# **Domain Specific Analysis**

## Objectives

*   Answer business requirement 1: 
    * The client is interested to understand the patterns between an airplanes design features and its Performance features, so that the client can learn which are the most relevant variables to consider when choosing **Engine Type** (jet, piston or propjet) in the design process of a new airplane.

## Inputs

* outputs/datasets/collection/airplane_performance_study.csv

## Outputs

* generate code that answers business requirement 1 and results that can be used to create airplane images with informative filenames that can be used to build Streamlit App ("Get to know the dataset"-page )

df_summary_stats






---

# Change working directory

We need to change the working directory from its current folder to its parent folder
* Access the current directory with os.getcwd()

In [None]:
import os
current_dir = os.getcwd()
current_dir

Make the parent of the current directory the new current directory
* os.path.dirname() gets the parent directory
* os.chir() defines the new current directory

In [None]:
os.chdir(os.path.dirname(current_dir))
print("You set a new current directory")

Confirm the new current directory

In [None]:
current_dir = os.getcwd()
current_dir

---

# Imports

In [None]:
import pandas as pd
import seaborn as sns
import matplotlib.pyplot as plt
import plotly.graph_objs as go
import numpy as np

from matplotlib.lines import Line2D
from sklearn.linear_model import LinearRegression

# Load Data

* Dropping the columns with Meta Data 'Model' and 'Company' since these are identifier variables not needed for the study
* Dropping the two Engine "size" features 'THR' (Force with unit lbf) and 'SHP' (Power with unit SHP). The "THR" column is occupied (otherwise showing NaN) when the "Engine Type" is categorized with Jet and the same goes for the "SHP" when the "Engine Type" is categorized with piston or propjet. These two features () are interesting from an Aircraft Design perspective but since these are different quantities with different units they become difficult and awkward to compare with each other.

In [None]:
df = pd.read_csv("/workspace/data-driven-design/outputs/datasets/collection/airplane_performance_study.csv")
df.head(10)


---

# Data Exploration from the domain specific perspective of Airplane Design and Performance

## Mean and extremes in the data set

We are interested to get more familiar with the dataset and to see if we can pin which airplanes that constitutes the most average and extremes in the data set. The Categorical feature Engine are not considered in this exploratory exercise.

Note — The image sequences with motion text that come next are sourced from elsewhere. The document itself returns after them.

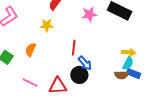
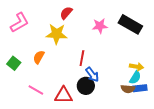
yellow star: (47, 25) -> (57, 34), size x1.5
blue rectangle: (134, 74) -> (140, 88), turned -32

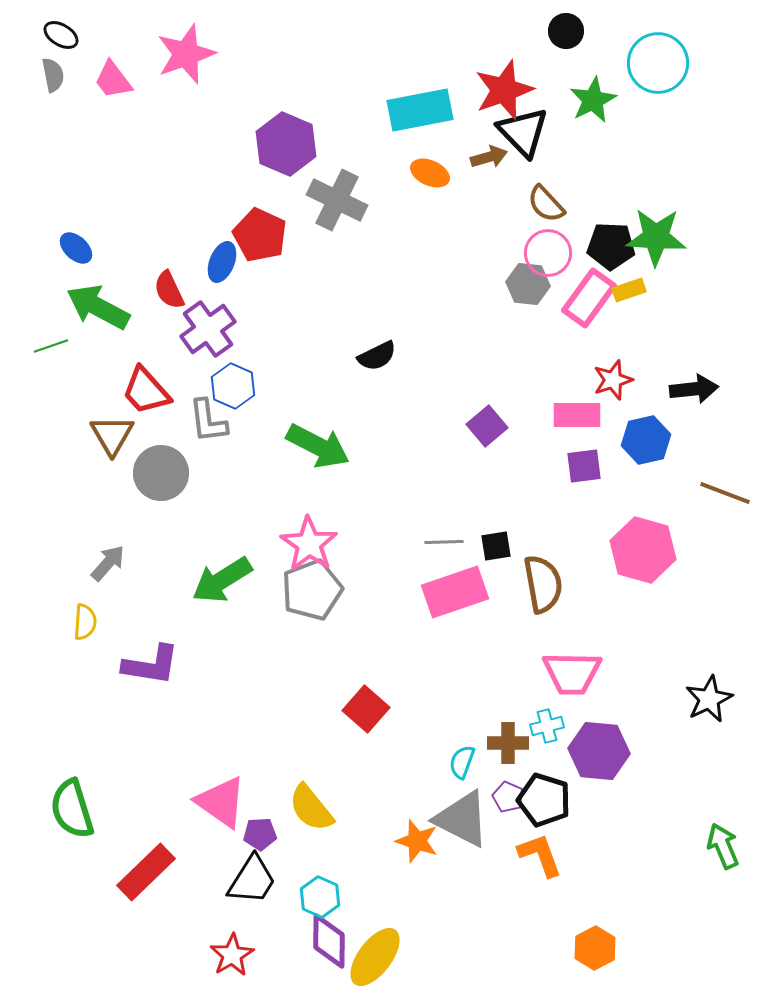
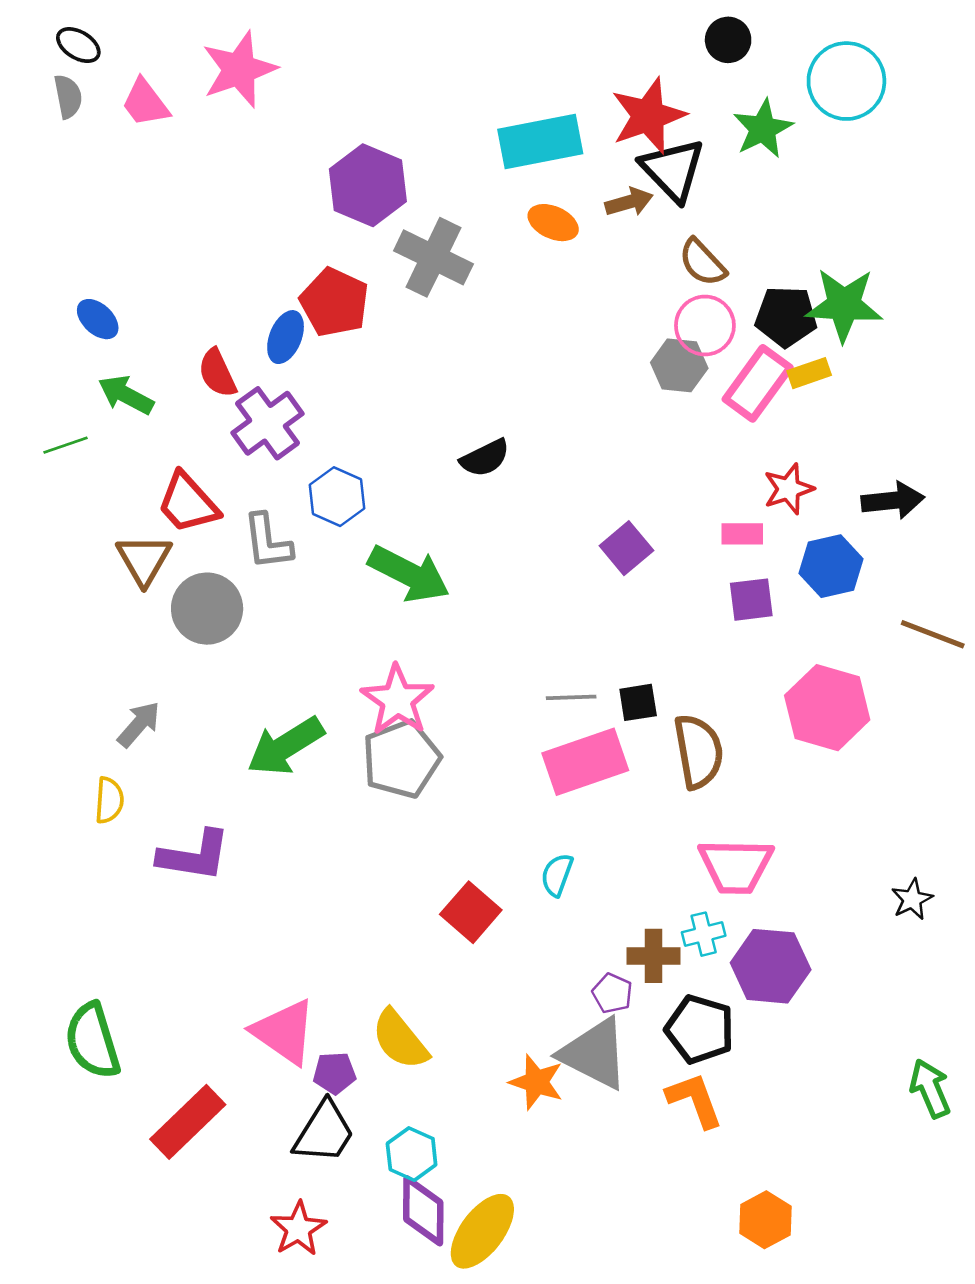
green arrow: (98, 307) -> (126, 395), size x0.7
blue hexagon: (233, 386) -> (337, 497), moved
pink rectangle: (577, 415) -> (742, 534), size x0.7
black star: (709, 699) -> (912, 899), size x0.7
cyan semicircle: (462, 762) -> (557, 875), moved
purple pentagon: (508, 797) -> (612, 993), moved

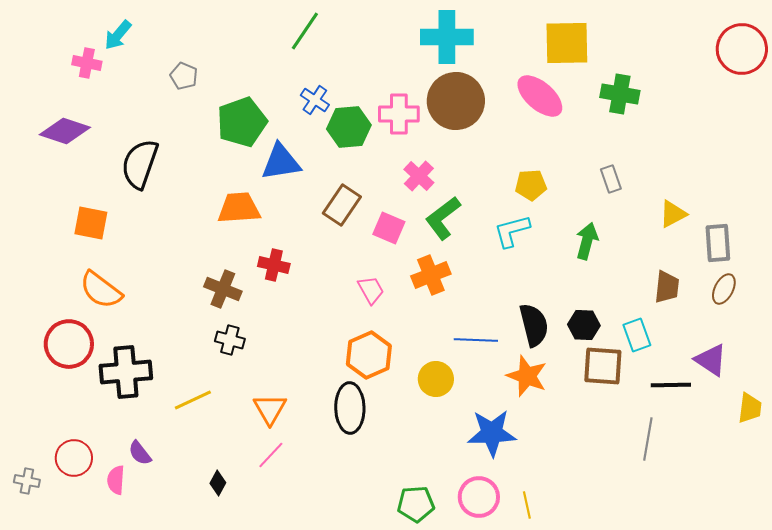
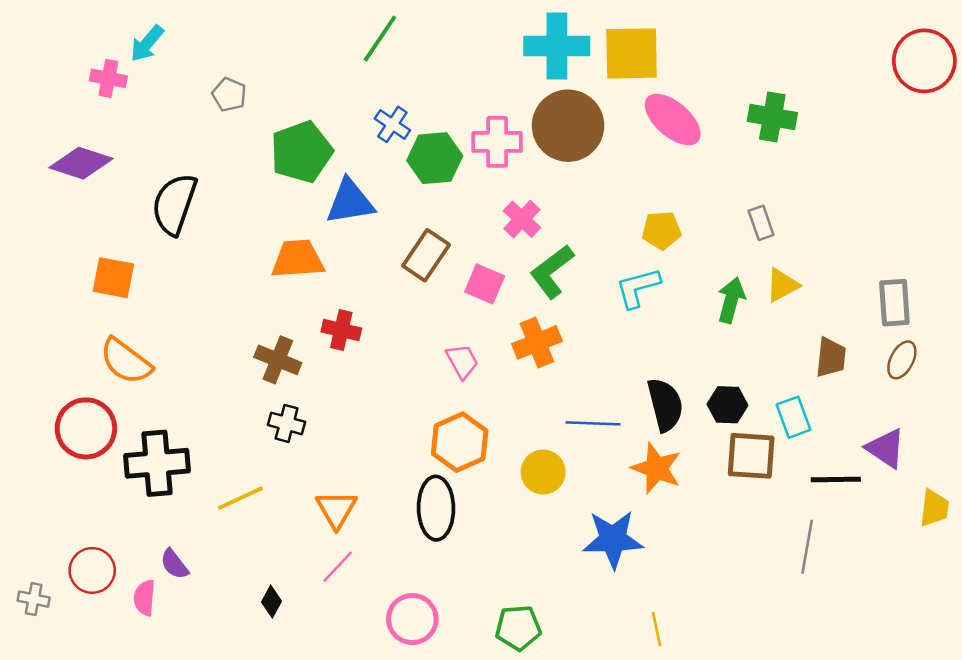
yellow square: (567, 43) -> (632, 53), moved
yellow triangle: (673, 214) -> (782, 285), moved
pink circle: (479, 497) -> (412, 619), moved

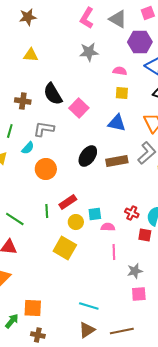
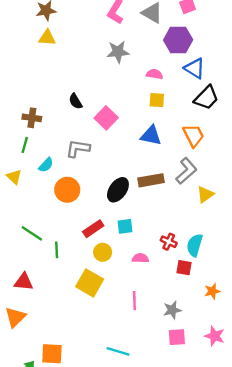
yellow triangle: (31, 55) -> (47, 38), moved
black semicircle: (53, 94) -> (75, 101), size x0.6
brown cross: (23, 101) -> (32, 118), moved
gray L-shape: (44, 129) -> (78, 148), moved
black ellipse: (88, 156) -> (118, 190), moved
green line: (47, 211) -> (57, 250), moved
cyan square: (95, 214) -> (125, 226), moved
green line: (15, 219) -> (32, 233), moved
pink line: (114, 252) -> (134, 301), moved

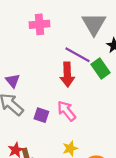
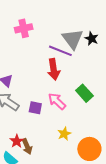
gray triangle: (94, 24) -> (73, 39), moved
green rectangle: (101, 68) -> (84, 93), moved

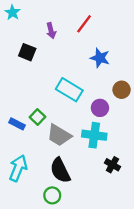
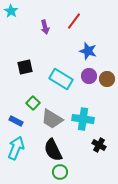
black square: (27, 52) -> (25, 67), moved, turned -35
purple circle: (100, 108) -> (89, 76), moved
blue rectangle: (17, 124) -> (16, 121), moved
green circle: (52, 195) -> (60, 172), moved

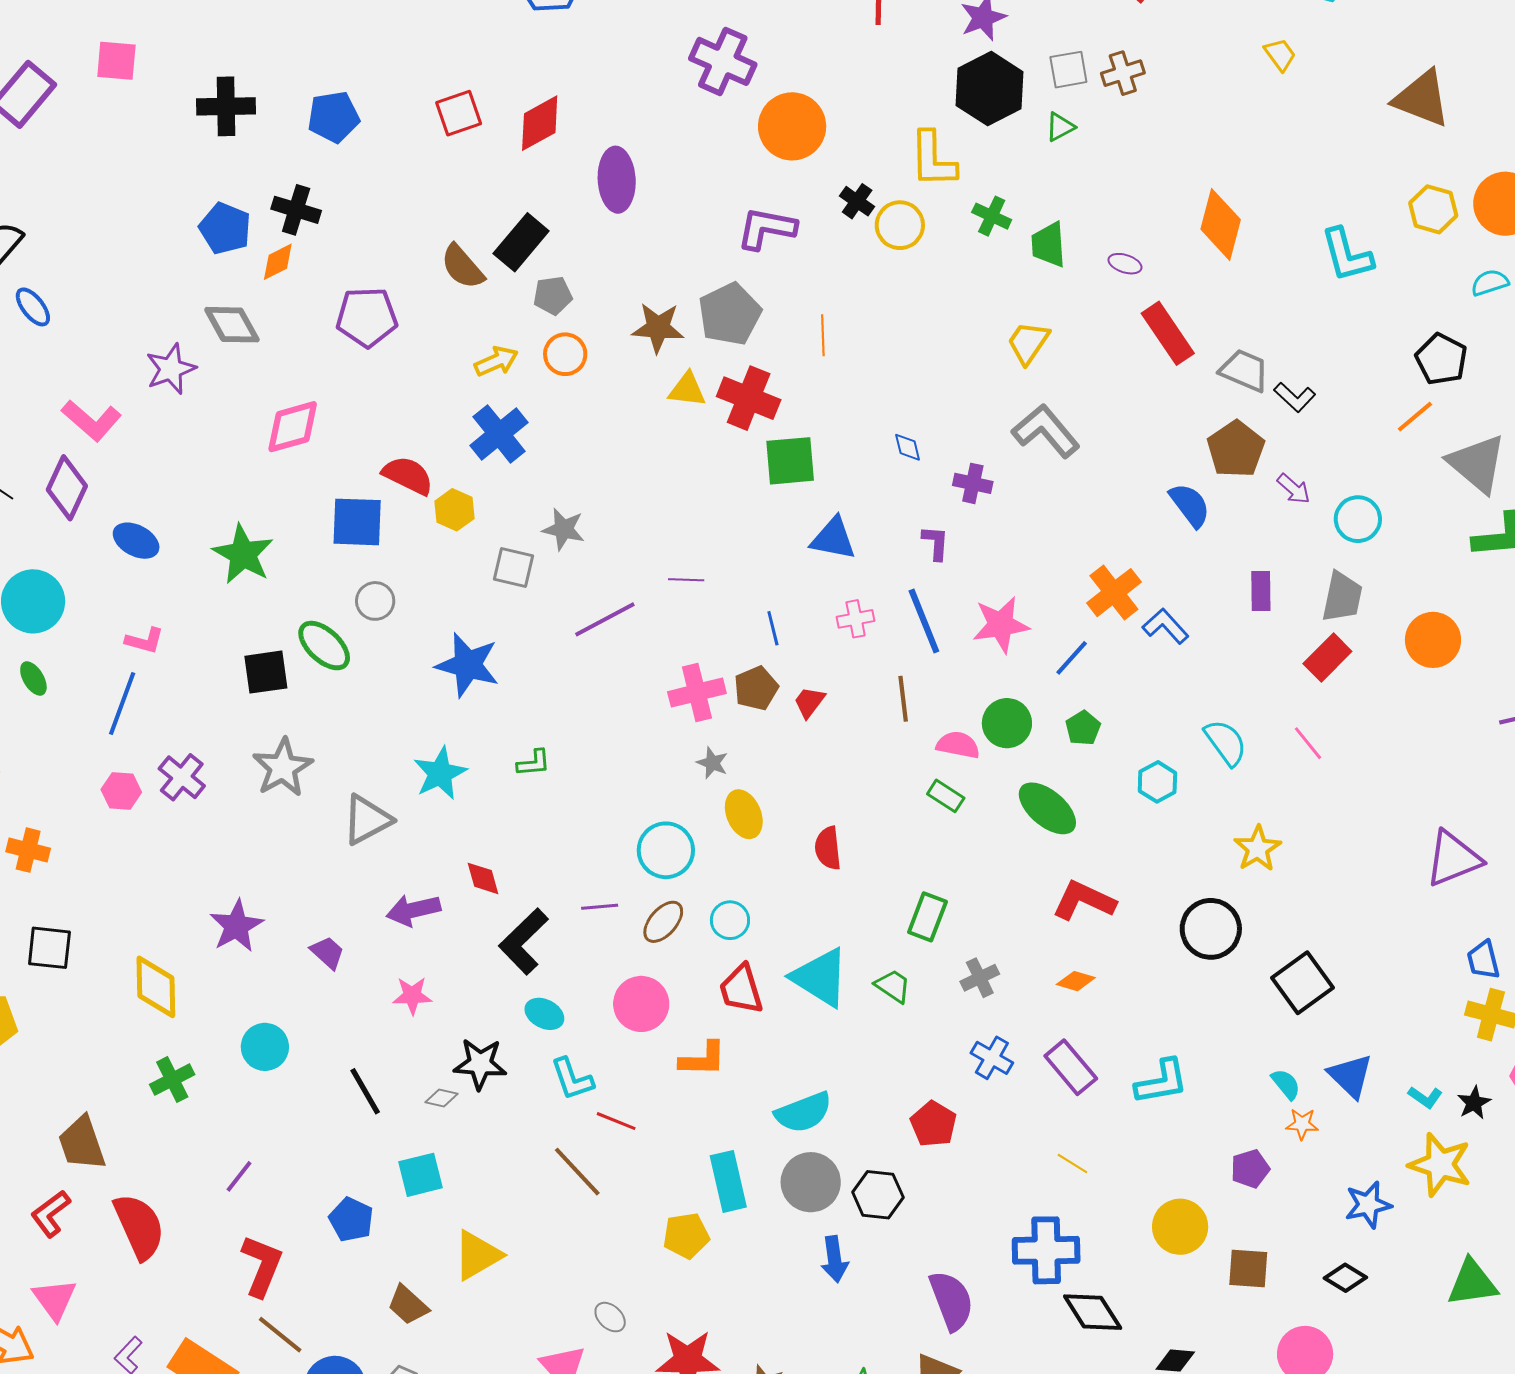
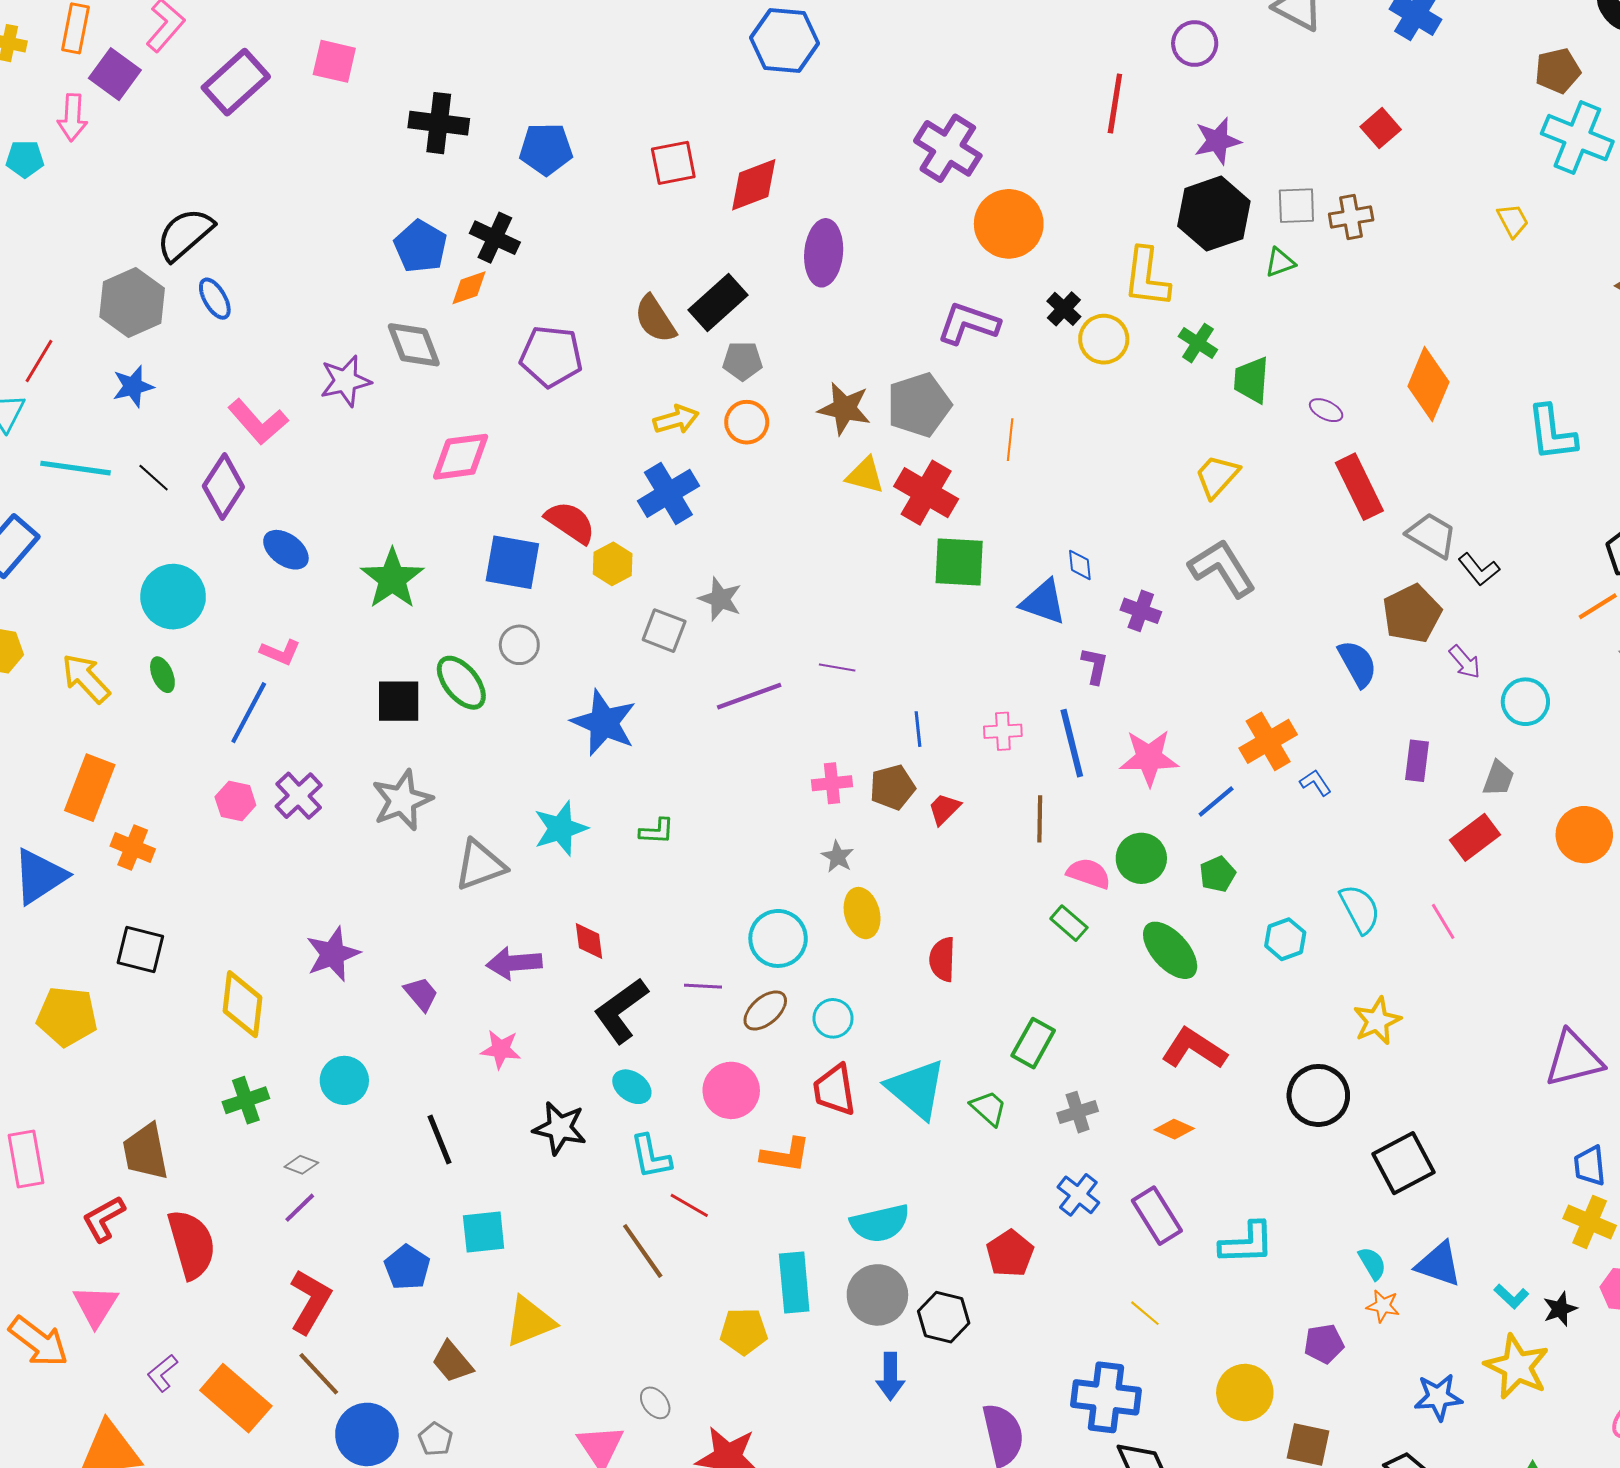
blue triangle: (833, 538) -> (1043, 602), moved
gray trapezoid: (1342, 597) -> (1498, 778), size x0.7
blue L-shape: (1166, 626) -> (1316, 783), size x0.7
pink cross: (697, 693) -> (832, 783), size x0.7
blue triangle: (1350, 1076) -> (1439, 1264), turned -33
gray diamond: (441, 1098) -> (301, 1165), moved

Acclaim Ultra (M20V) (Mooney Aircraft) MIN: 280.0 is selected for the min value for THR - feature. Mighty strange since it has a prop. Probable explanation is that this value still exxist for this airplane (check!). This airplane is with a Vmax of 242 knots the fastest single-engine production piston aircraft in the world. The Engine Type and Multi_Engine for this airplane, I just discovered (Vmax is however correct) is incorrect. It should be a Engine Type: Piston and Multi Engine: false and these wrong entries is the reason for why it appears in the min THR category. I have NOT corrected this error yet.  

In [None]:
# Assuming df is defined and contains the relevant features and company/model columns
# Create an empty DataFrame with columns showing what I want to display
columns = ['FEATURE', 'units', 'MIN_model', 'MIN_company', 'MIN_value', 
           'MEAN_model', 'MEAN_company', 'MEAN_value', 
           'MAX_model', 'MAX_company', 'MAX_value']
df_summary_stats = pd.DataFrame(columns=columns)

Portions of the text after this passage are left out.